The Wall Street Journal reports ($) that the US Navy has discovered the benefits of the free market in setting wages for jobs. Under the old system, all sailors in the same job classification were paid the same wage, and job assignments were made by navy command. ‘”The old system was Stalin-like,” says Rear Adm. Jake Shuford, who is in charge of the redesign.’.
Now, jobs are auctioned to sailors on eBay where sailors bid the size of a pay raise that they would require in order to accept a particular position.
For decades, when the Navy needed to fill an unpopular job in a distant place, it simply ordered a sailor and his or her family to move.
Recently, it took a different tack.
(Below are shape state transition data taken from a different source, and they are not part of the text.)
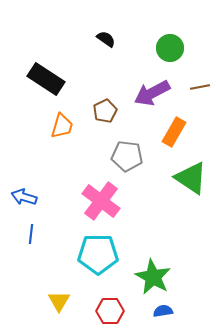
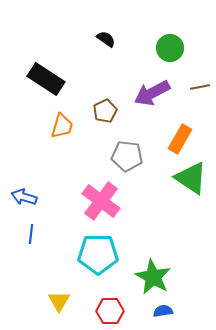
orange rectangle: moved 6 px right, 7 px down
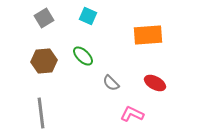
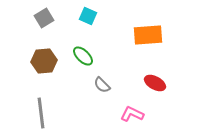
gray semicircle: moved 9 px left, 2 px down
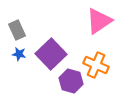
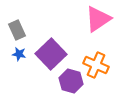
pink triangle: moved 1 px left, 2 px up
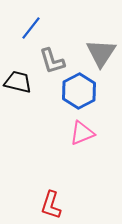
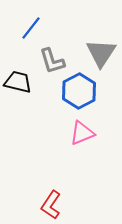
red L-shape: rotated 16 degrees clockwise
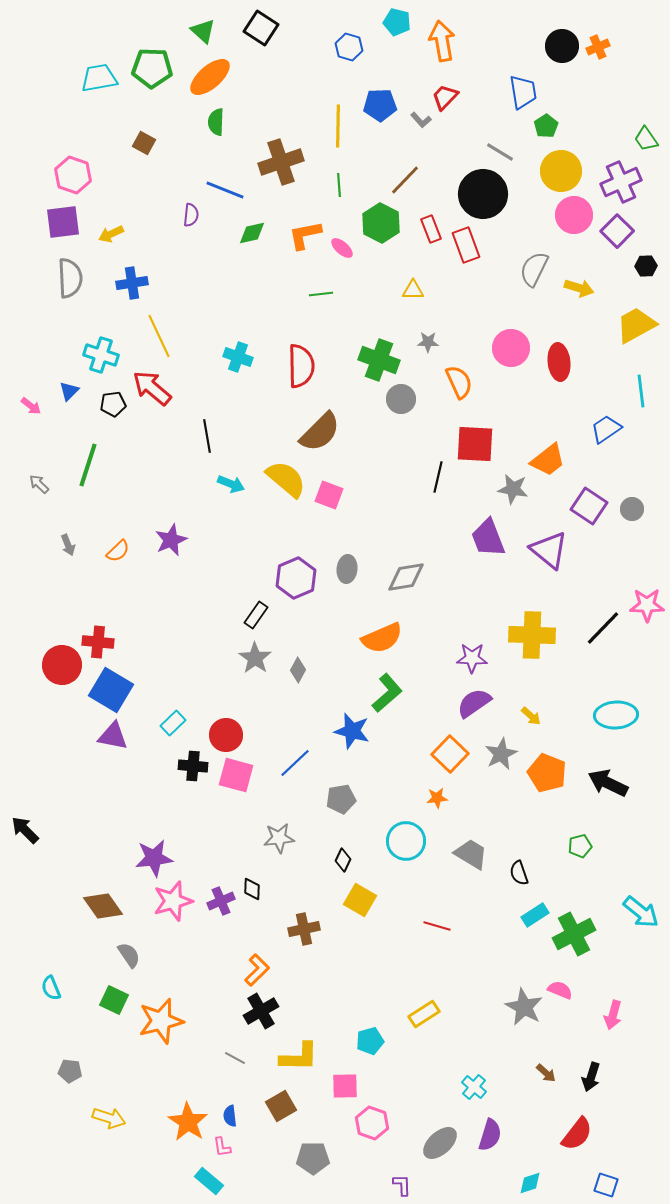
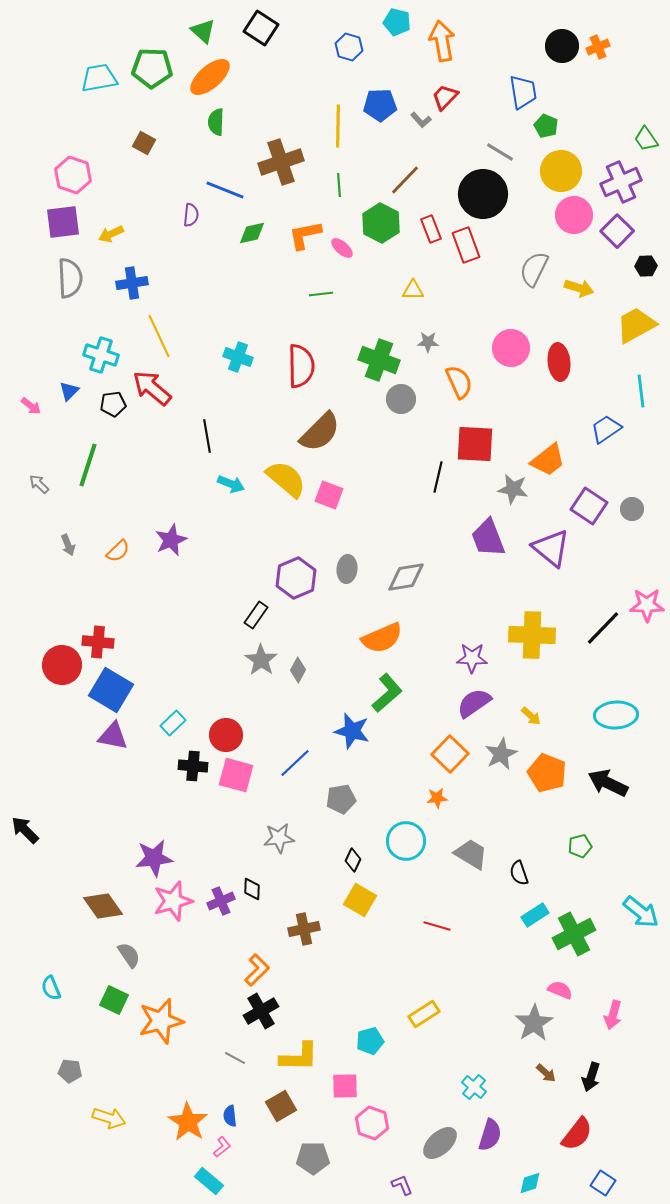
green pentagon at (546, 126): rotated 15 degrees counterclockwise
purple triangle at (549, 550): moved 2 px right, 2 px up
gray star at (255, 658): moved 6 px right, 2 px down
black diamond at (343, 860): moved 10 px right
gray star at (524, 1007): moved 10 px right, 16 px down; rotated 12 degrees clockwise
pink L-shape at (222, 1147): rotated 120 degrees counterclockwise
purple L-shape at (402, 1185): rotated 20 degrees counterclockwise
blue square at (606, 1185): moved 3 px left, 2 px up; rotated 15 degrees clockwise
To keep skilled sailors in the service — which entails keeping their families happy — Navy officials put some of those out-of-favor jobs up for online auction, a la eBay. Among the first to bite was Petty Officer 1st Class Elishaine Moses. He offered to take a job in Yokuska, Japan, but only if the Navy was willing to bump up his salary by $350 a month.
He doesn’t want to live in Japan. Nor does his wife. But they figured an extra $350 a month would go a long way toward a down payment on a house. “My No. 1 goal in life right now is to save enough money to build a house,” his wife, Shana Moses, says.
The online auctions are one piece of a new Navy plan to unleash the power of the free market on its personnel system.